## TASK OBJECTIVE
In the records below, find the line with "just your average" and the line with "American who's tired of being"; return exactly those lines and every line between them.

## LISTED ENTRIES

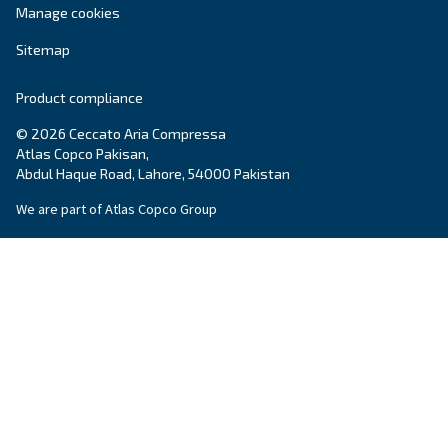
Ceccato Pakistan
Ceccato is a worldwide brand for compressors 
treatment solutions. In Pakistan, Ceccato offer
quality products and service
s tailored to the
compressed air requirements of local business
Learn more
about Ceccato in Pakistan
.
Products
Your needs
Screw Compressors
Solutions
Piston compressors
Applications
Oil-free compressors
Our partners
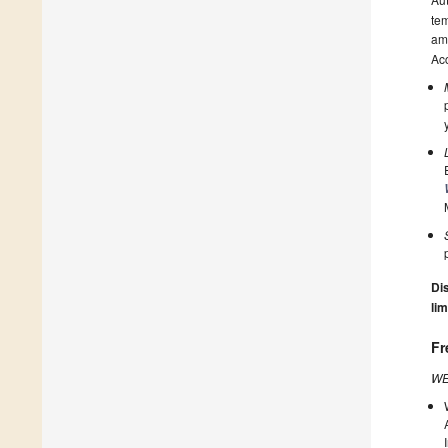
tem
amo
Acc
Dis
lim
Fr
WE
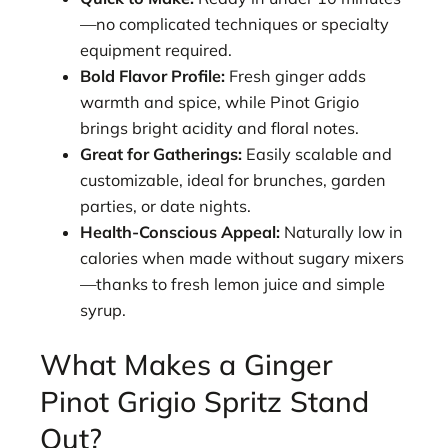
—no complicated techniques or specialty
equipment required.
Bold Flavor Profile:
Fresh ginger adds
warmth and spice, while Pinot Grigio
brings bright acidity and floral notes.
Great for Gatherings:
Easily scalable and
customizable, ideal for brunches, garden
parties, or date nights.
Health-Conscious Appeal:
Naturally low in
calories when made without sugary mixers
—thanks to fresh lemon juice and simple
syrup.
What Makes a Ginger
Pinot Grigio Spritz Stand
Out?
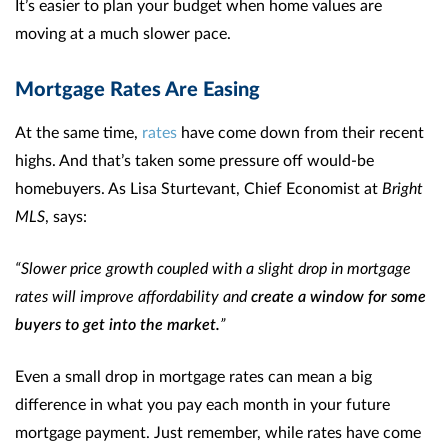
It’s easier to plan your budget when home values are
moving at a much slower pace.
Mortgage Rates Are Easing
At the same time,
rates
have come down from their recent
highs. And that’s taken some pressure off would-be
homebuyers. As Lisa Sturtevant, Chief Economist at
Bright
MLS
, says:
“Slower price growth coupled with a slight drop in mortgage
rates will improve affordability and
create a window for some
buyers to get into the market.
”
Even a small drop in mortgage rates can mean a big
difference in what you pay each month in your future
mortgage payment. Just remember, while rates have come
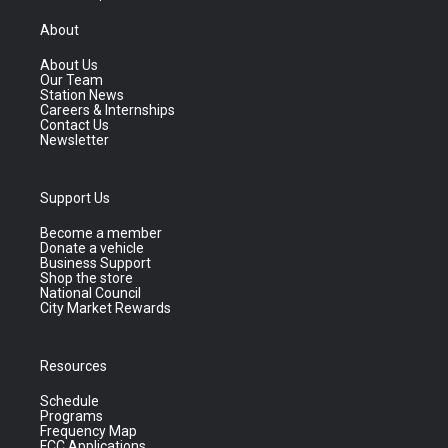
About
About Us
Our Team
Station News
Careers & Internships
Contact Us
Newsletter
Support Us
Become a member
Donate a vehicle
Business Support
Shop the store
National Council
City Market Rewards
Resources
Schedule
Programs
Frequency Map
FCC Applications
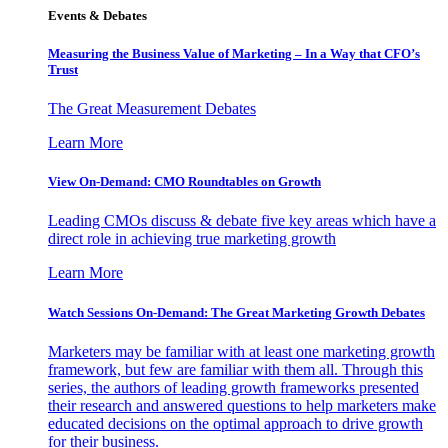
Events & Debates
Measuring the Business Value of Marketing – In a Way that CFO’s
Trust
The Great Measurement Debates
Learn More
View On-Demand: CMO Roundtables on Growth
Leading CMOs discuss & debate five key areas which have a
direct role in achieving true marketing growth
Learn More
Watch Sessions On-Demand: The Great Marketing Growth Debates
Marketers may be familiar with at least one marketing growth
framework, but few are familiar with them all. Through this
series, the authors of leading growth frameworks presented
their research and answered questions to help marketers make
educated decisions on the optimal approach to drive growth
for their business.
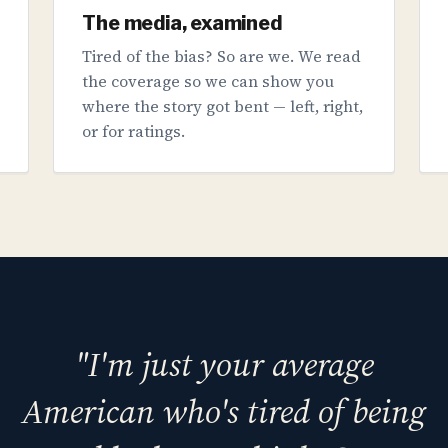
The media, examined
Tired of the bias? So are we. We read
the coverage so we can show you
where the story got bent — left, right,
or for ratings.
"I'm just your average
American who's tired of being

==

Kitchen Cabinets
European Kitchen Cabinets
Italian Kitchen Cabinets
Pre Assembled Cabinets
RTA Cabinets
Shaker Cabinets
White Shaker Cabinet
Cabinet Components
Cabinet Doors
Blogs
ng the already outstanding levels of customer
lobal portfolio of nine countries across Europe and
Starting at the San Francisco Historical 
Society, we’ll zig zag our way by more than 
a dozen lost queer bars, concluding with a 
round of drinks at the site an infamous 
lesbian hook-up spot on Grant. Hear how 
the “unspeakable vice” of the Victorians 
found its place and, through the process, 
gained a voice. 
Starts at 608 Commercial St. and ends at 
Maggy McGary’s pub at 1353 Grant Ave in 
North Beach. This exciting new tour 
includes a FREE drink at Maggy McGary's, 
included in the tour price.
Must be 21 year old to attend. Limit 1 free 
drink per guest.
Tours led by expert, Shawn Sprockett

## WRITTEN RESPONSE
"I'm just your average
American who's tired of being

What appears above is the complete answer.